ICO Enforcement Notices and Monetary Penalty Notices (“MPNs”), and the resulting appeals to the FtT, are the bread and butter of information law litigation. Readers of Panopticon would be forgiven for thinking that issues such as the burden and standard of proof in such appeals would be uncontentious. But not so, according to the appellant in Doorstep Dispensaree Ltd v Information Commissioner  UKUT 132 (AAC).
The facts read like an archivist’s worst nightmare. The appellant was a pharmaceutical company that supplied medicine to care homes. Its sole director and shareholder also ran a waste disposal firm which disposed of the appellant’s waste materials.

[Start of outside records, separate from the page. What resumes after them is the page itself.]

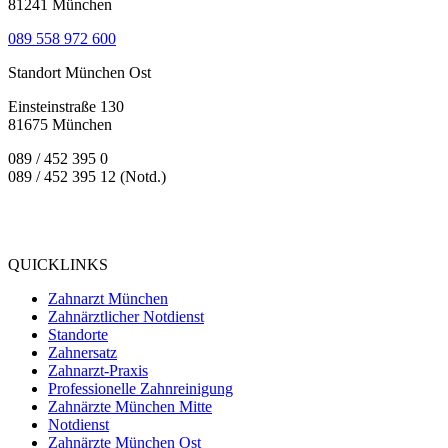
81241 München
089 558 972 600
Standort München Ost
Einsteinstraße 130
81675 München
089 / 452 395 0
089 / 452 395 12 (Notd.)
Bewertung
bei Google My Business:
4.9
QUICKLINKS
Zahnarzt München
Zahnärztlicher Notdienst
Standorte
Zahnersatz
Zahnarzt-Praxis
Professionelle Zahnreinigung
Zahnärzte München Mitte
Notdienst
Zahnärzte München Ost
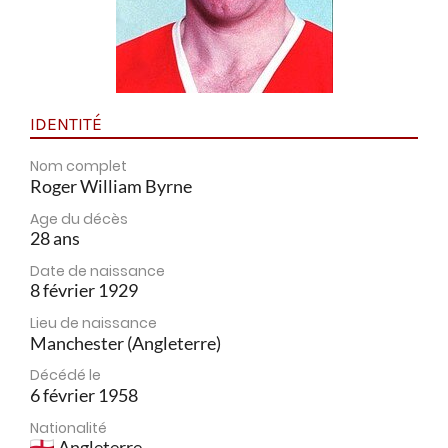
IDENTITÉ
Nom complet
Roger William Byrne
Age du décès
28 ans
Date de naissance
8 février 1929
Lieu de naissance
Manchester (Angleterre)
Décédé le
6 février 1958
Nationalité
Angleterre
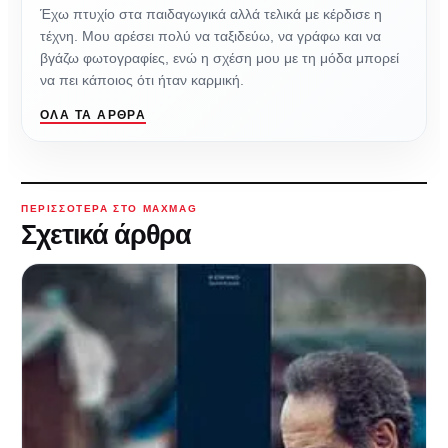
Έχω πτυχίο στα παιδαγωγικά αλλά τελικά με κέρδισε η
τέχνη. Μου αρέσει πολύ να ταξιδεύω, να γράφω και να
βγάζω φωτογραφίες, ενώ η σχέση μου με τη μόδα μπορεί
να πει κάποιος ότι ήταν καρμική.
ΌΛΑ ΤΑ ΆΡΘΡΑ
ΠΕΡΙΣΣΌΤΕΡΑ ΣΤΟ MAXMAG
Σχετικά άρθρα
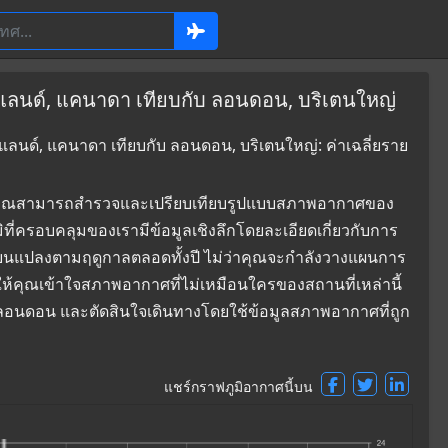
์แลนด์, แคนาดา เทียบกับ ลอนดอน, บริเตนใหญ่
แลนด์, แคนาดา เทียบกับ ลอนดอน, บริเตนใหญ่: ค่าเฉลี่ยราย
ที่ซึ่งคุณสามารถสำรวจและเปรียบเทียบรูปแบบสภาพอากาศของ
ี่ครอบคลุมของเรามีข้อมูลเชิงลึกโดยละเอียดเกี่ยวกับการ
่ยนแปลงตามฤดูกาลตลอดทั้งปี ไม่ว่าคุณจะกำลังวางแผนการ
ยให้คุณเข้าใจสภาพอากาศที่ไม่เหมือนใครของสถานที่เหล่านี้
ละ ลอนดอน และตัดสินใจเดินทางโดยใช้ข้อมูลสภาพอากาศที่ถูก
แชร์กราฟภูมิอากาศนี้บน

The Medicines and Healthcare Products Agency (“MHRA”) searched that firm’s premises, including an outside yard which was publicly accessible from neighbours’ fire escapes, and seized 47 unlocked crates of pharmaceutical documents from the yard. The documents included medical prescriptions and medication administration records, many of which were soaking wet. They contained personal data and special category personal data related to the appellant’s business.

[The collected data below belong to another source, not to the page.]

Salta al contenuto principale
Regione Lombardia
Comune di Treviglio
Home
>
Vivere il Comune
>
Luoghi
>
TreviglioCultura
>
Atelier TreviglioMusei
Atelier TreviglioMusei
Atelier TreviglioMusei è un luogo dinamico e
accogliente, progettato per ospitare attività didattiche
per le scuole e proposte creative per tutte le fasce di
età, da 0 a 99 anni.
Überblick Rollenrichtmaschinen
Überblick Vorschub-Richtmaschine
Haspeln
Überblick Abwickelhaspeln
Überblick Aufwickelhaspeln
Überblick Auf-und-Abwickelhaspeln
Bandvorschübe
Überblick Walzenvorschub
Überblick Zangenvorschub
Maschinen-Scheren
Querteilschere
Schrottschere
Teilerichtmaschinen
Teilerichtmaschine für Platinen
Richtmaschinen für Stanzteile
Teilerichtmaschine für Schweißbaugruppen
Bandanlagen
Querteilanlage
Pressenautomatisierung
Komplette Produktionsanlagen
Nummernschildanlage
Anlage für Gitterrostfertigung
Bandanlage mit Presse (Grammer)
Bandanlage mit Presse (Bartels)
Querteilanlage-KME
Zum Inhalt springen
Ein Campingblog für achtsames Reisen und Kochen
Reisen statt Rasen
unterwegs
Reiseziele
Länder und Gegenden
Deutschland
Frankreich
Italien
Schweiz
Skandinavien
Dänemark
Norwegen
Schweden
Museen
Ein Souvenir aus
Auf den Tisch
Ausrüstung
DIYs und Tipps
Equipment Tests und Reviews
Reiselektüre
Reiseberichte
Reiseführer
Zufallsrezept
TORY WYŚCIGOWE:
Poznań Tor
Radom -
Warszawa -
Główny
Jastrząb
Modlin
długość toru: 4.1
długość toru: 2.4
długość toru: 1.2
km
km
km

The MHRA informed the Commissioner, who issued an MPN of £275,000. This was the first MPN issued under the Data Protection Act 2018. Having largely failed in its appeal to the FtT against the MPN (albeit the FtT reduced the penalty to £92,000), the appellant ran no fewer than seven grounds of appeal in the UT. Many of the arguments were narrowly specific to the facts of the case, but three are of wider importance.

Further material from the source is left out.